How to spot it: Cover the rest of the image and just look at the two lenses. If they look like they came from two different photos, the model is sampling them independently.

2. Background prompt and reflection prompt are contradictory

Your prompt says “studio backdrop, seamless black, dramatic lighting.” But the model has seen far more “person wearing glasses” images with window reflections than with black-studio reflections, so the prior overrides your prompt.

How to spot it: The reflection content is something common in training data (window, sky, trees) regardless of what you asked for in the scene.

3. CFG too low — prompt isn’t enforced strongly on small regions

At low CFG (3-5), the model leans on its prior for small detail regions like lenses. The big shapes obey the prompt; the small reflective surfaces don’t.

How to spot it: At CFG 7-9 the reflections become more controllable but big shapes get harsher.

4. No explicit token for reflection content

You said “wearing glasses” but never described what should be reflected. The model fills the void with the statistical average, which is daylight windows.

How to spot it: Your prompt has no mention of “reflection” or “lens” content at all.

5. Frame-style glasses lenses are too small for coherent rendering

Round John-Lennon frames or thin rectangular lenses give the model 20-40 pixels per lens at 1024x1024. There isn’t enough room to render a coherent reflected scene, so it falls back to “vaguely bright.”

How to spot it: Larger aviator or oversized frames in the same setup work fine; small lenses break.

6. Upscaler hallucinated new content in the lens region

Base generation had plausible neutral reflections.

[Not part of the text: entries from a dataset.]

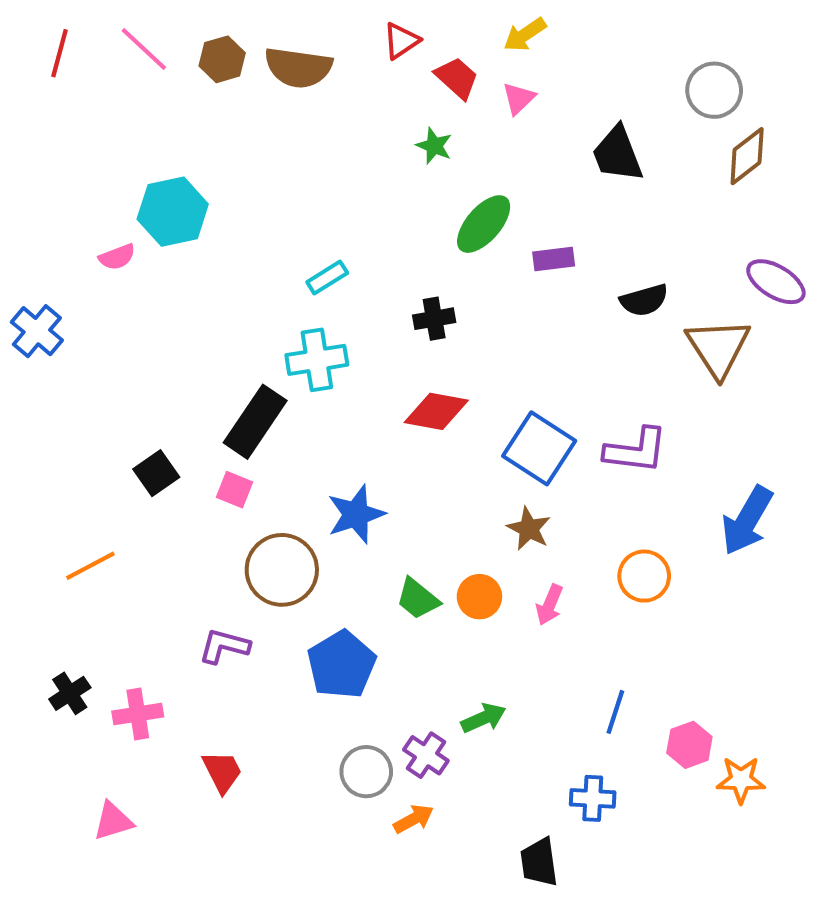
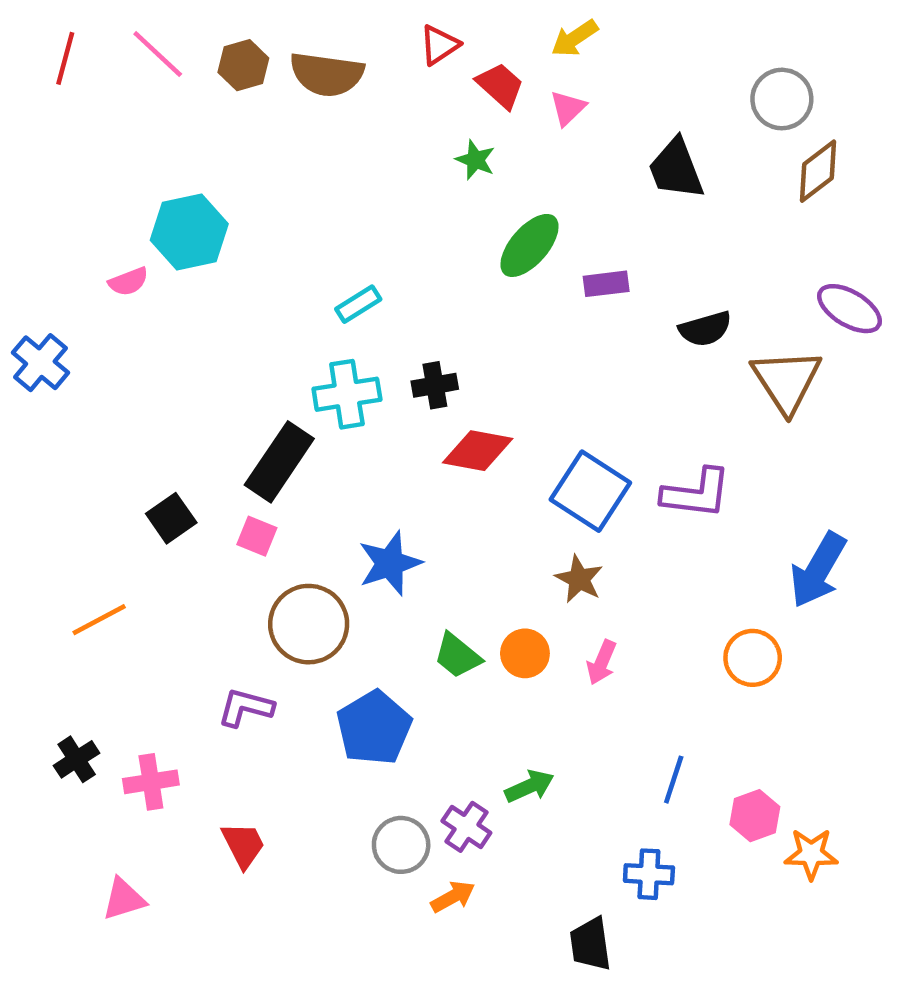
black cross: (434, 319) -> (435, 385), moved
orange circle: (644, 576) -> (753, 658), moved

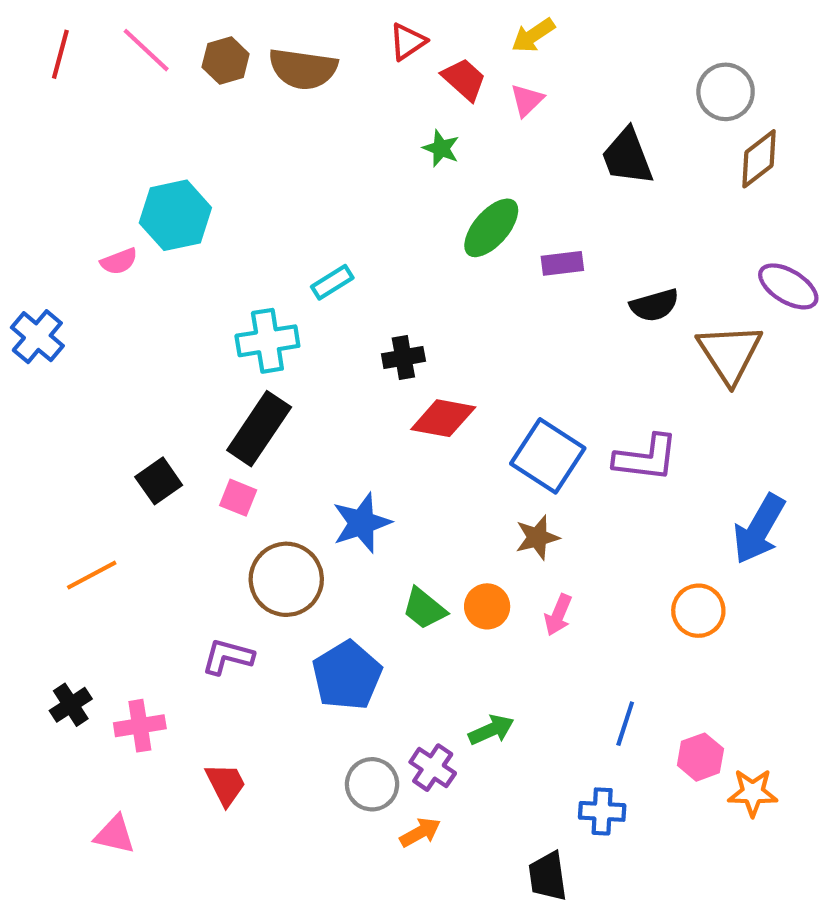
cyan cross: (347, 394) -> (267, 341), moved
brown star: (579, 579) -> (537, 537), turned 30
pink triangle: (124, 899) -> (115, 834), turned 30

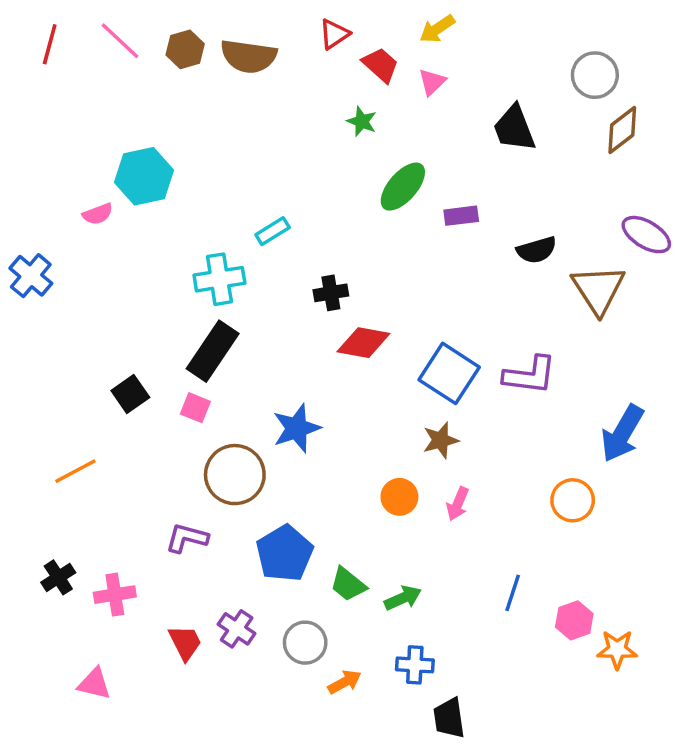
green trapezoid: (424, 609) -> (348, 584), moved
purple cross: (433, 768) -> (237, 629), moved
blue cross: (602, 811) -> (415, 665), moved

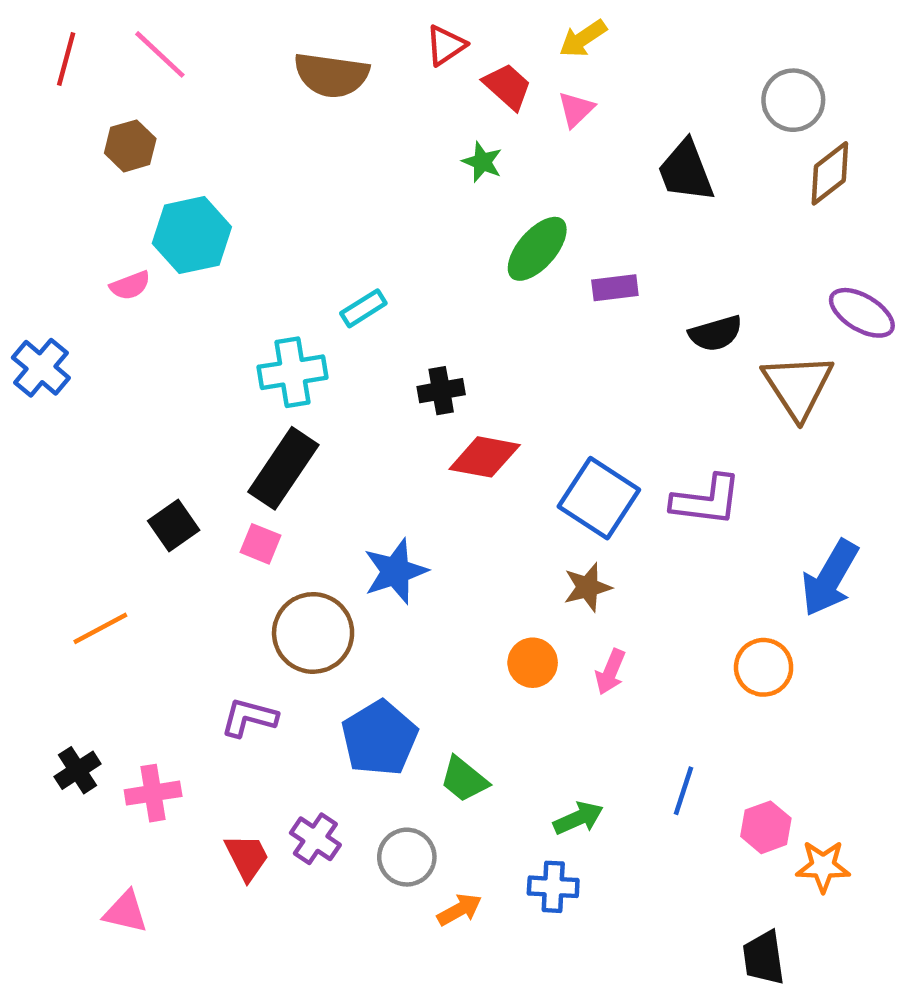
brown hexagon: (185, 49) -> (130, 146), moved
green arrow: (403, 598) -> (578, 818), moved
black trapezoid: (449, 718) -> (764, 958), moved

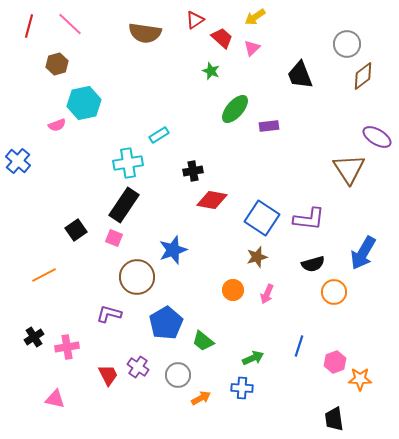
black semicircle: (716, 333) -> (313, 264), moved

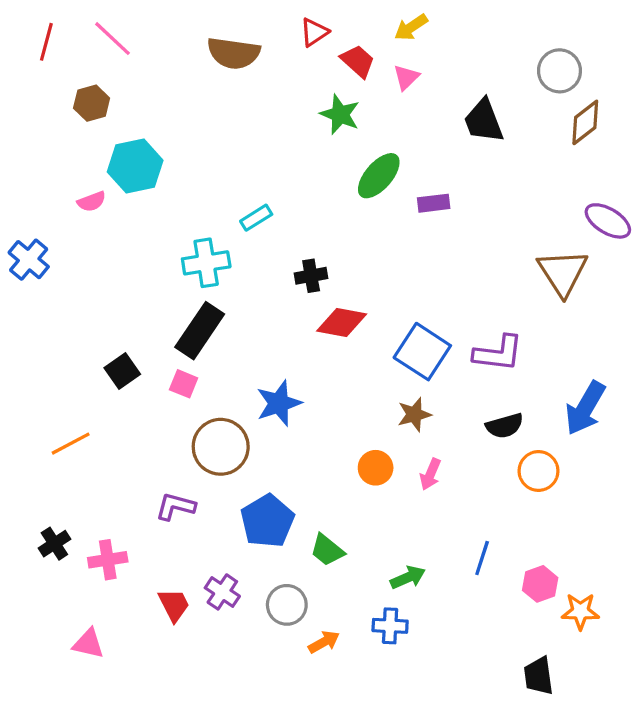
green star: (211, 71) -> (340, 114), size x1.4

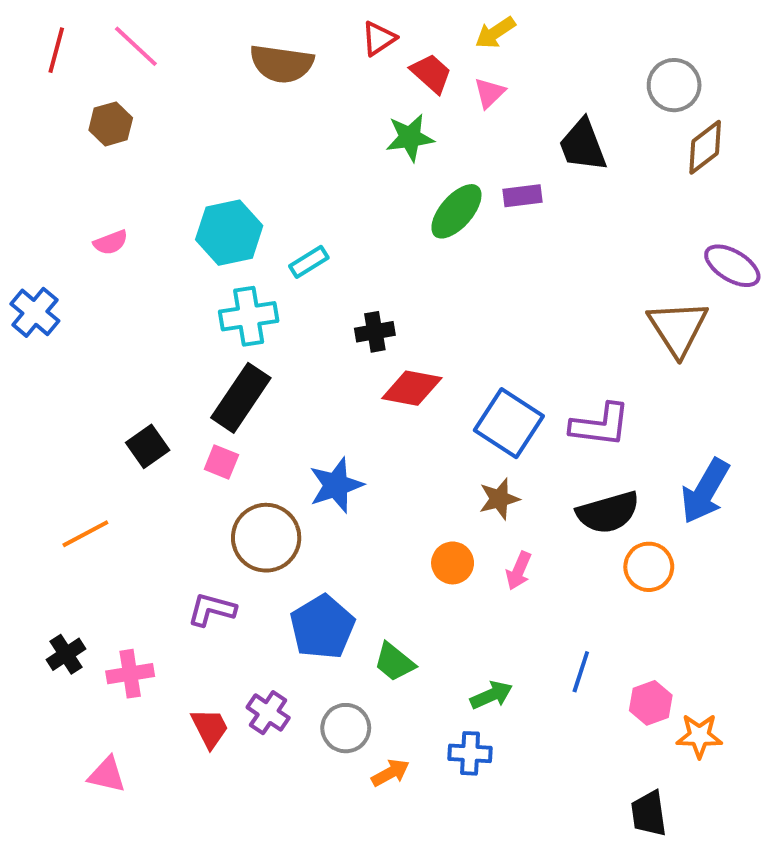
green star: (340, 114) -> (410, 138), turned -30
cyan hexagon: (135, 166) -> (229, 233), moved
purple rectangle: (434, 203) -> (523, 196), moved
black semicircle: (505, 426) -> (608, 512), size x1.4

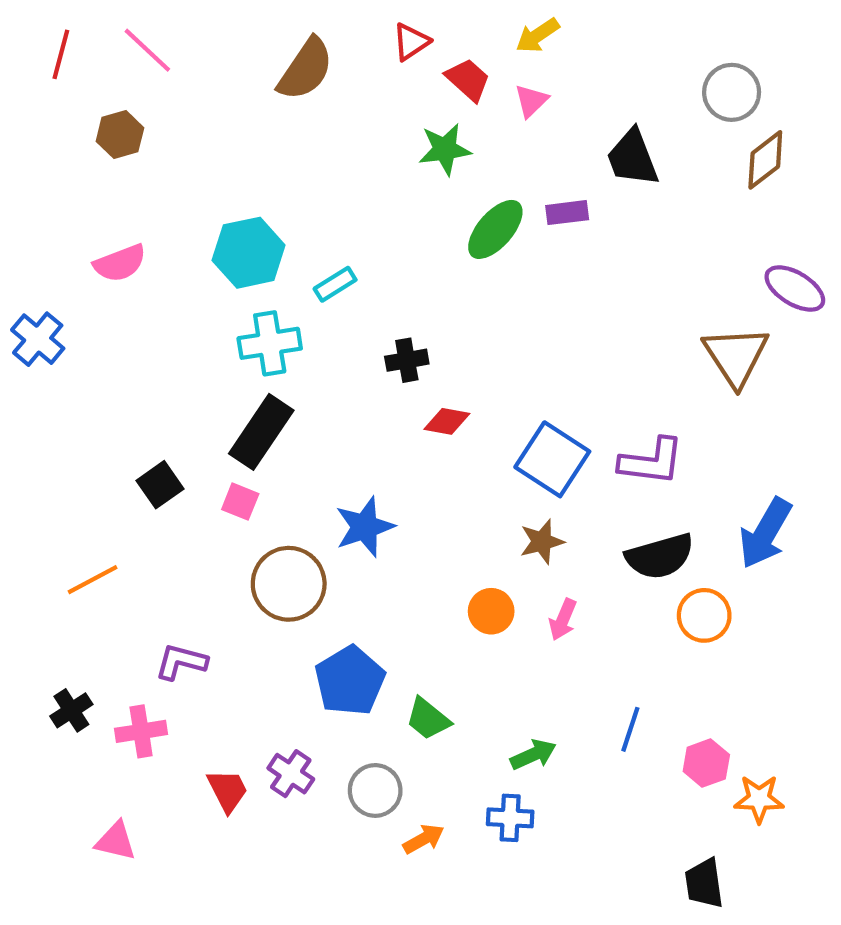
brown semicircle: (282, 64) -> (306, 69), turned -64
pink semicircle: (111, 242) -> (120, 263), size x1.4
red diamond: (412, 388) -> (447, 421), size x0.7
purple L-shape: (212, 610) -> (181, 662), moved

Then your upscaler — especially an AI upscaler with denoise > 0.3 — invented entirely new reflection content during the second pass.

How to spot it: Compare base output to upscaled output. If the lens region content changed substantively, the upscaler did it.

7. Glasses are an inpainted addition

You generated a portrait without glasses, then inpainted glasses on later. Inpainting has even less context about the surrounding scene and is prone to inventing window reflections out of thin air.

How to spot it: Workflow involved a separate glasses-inpaint step.

Shortest path to fix

Step 1: Add explicit reflection-content tokens

# instead of just "wearing glasses"
wearing glasses, lens reflections show studio softbox,
matching catchlights in eyes and lenses, no window reflection

You’re forcing the prior away from “window” by naming what you do want plus what you don’t.

Step 2: Add a strong negative for unwanted reflection content

negative: window reflection in glasses, sky in lenses,
trees reflected in glasses, mismatched lens reflections,
double reflection

These specific negatives bite harder than generic ones.

Step 3: Bump CFG slightly

Move from 5 → 7 for the generation. Higher CFG enforces your reflection-content tokens on small regions. If overall image goes too punchy at 7, keep CFG 7 but reduce denoise on hires fix.

Step 4: Use a controlnet-depth or reference image for the actual scene

Provide a depth map or simple reference image showing your studio setup (e.g., a softbox to camera-left). The model then has a real geometric reference for what should reflect in the lenses.

controlnet: depth, weight 0.7, end_step 0.6
reference: studio_setup_diagram.png

Step 5: Inpaint the lenses with a coherent prompt for both

After base generation, mask both lenses together (not separately!), and inpaint with denoise 0.5 and a prompt focused on coherent reflection:

both lenses showing the same soft studio reflection,
symmetric subtle highlight from above, no window,
no separate scene per lens

Masking both at once and prompting “same reflection on both lenses” is the single highest-leverage step.

Step 6: For final polish, manually paint over rogue reflections

For client work, accept that 30 seconds in any image editor — clone-stamp a clean lens over a rogue lens — gives more reliable results than another generation round. Use the model to get 90% there, then paint.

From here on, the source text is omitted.